Dr. Aurora Sanchez-Anguiano presents at American Association of Cancer Research meeting

Dr. Aurora Sanchez-Anguiano presented a poster titled “A Study of Lung Cancer in Florida: Gender and Ethnic Differences 1981- 2003” at the annual meeting of the American Association for Cancer Research in San Diego, April 12-16, 2006. Other authors on the poster were Drs. L. Rajaram, Heather G. Stockwell, and doctoral student Vonetta Williams.

New York Times Interviews USF Public Health Expert on Stillbirths

Writers for the New York Times interviewed USF Faculty member Hamisu Salihu, MD, PhD, as a world expert on stillbirth for the April 1, 2008 article entitled “Seeking Answers to Stop Another Stillbirth”. The New York Times story appeared in the publication’s Personal Health section.
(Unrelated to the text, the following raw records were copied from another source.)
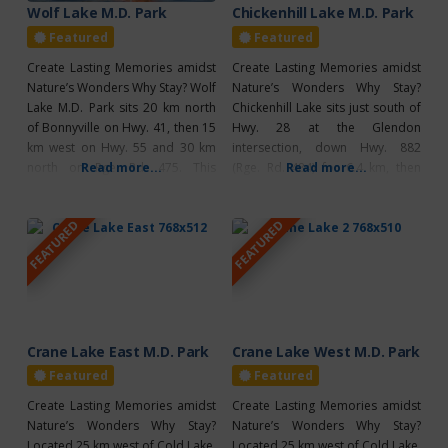
Wolf Lake M.D. Park
Chickenhill Lake M.D. Park
Featured
Featured
Create Lasting Memories amidst
Create Lasting Memories amidst
Nature’s Wonders Why Stay? Wolf
Nature’s Wonders Why Stay?
Lake M.D. Park sits 20 km north
Chickenhill Lake sits just south of
of Bonnyville on Hwy. 41, then 15
Hwy. 28 at the Glendon
km west on Hwy. 55 and 30 km
intersection, down Hwy. 882
north on Rge. Rd. 475. This
Read more...
(Rge. Rd. 484) for 6.4 km, then
Read more...
peaceful campground is an ideal
east on Twp. Rd. 594 for 3.3 km,
spot to unplug and enjoy nature,
and finally south on Rge. Rd. 482
FEATURED
FEATURED
with 59 non-powered sites. It
for 1 km. From St. Paul, head
offers prime backcountry
north on Hwy. 881 and east on
camping, excellent walleye
Twp.
fishing,
Crane Lake East M.D. Park
Crane Lake West M.D. Park
Featured
Featured
Create Lasting Memories amidst
Create Lasting Memories amidst
Nature’s Wonders Why Stay?
Nature’s Wonders Why Stay?
Located 25 km west of Cold Lake,
Located 25 km west of Cold Lake,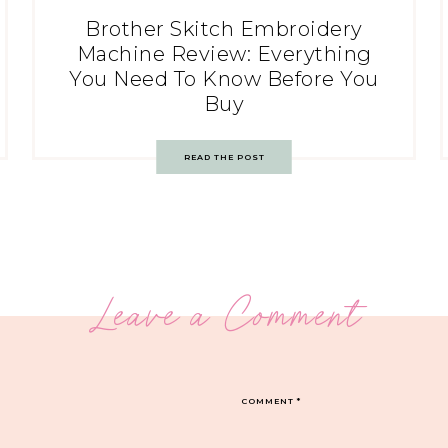
Brother Skitch Embroidery
Machine Review: Everything
You Need To Know Before You
Buy
READ THE POST
Leave a Comment
COMMENT
*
Dr. Salihu, archer and Associate Professor of Epidemiology in the USF College of Public Health, was interviewed regarding the importance of fetal autopsies, given the limited research that exist to date on the causes of stillbirth.

March 16, 2008

Stephanie Kolar Presents Poster at International Conference

Stephanie Kolar, a doctoral student in Epidemiology, presented a poster titled Laboratory analysis of Staphylococcus aureus in Florida: January 1, 2003 to December 31, 2005 with an Emphasis on Methicillin Resistance” at the International Conference on Emerging Infectious Disease held in Atlanta, GA March 16-19, 2008. Other authors on the poster included: EPB Faculty member Dr. Aurora Sanchez-Anguiano; Epidemiology and Biostatistics Dual MPH student Shandey Malcolm; and Roger Sanderson, MS, RN, Regional Epidemiologist, Florida Department of Health, Bureau of Epidemiology.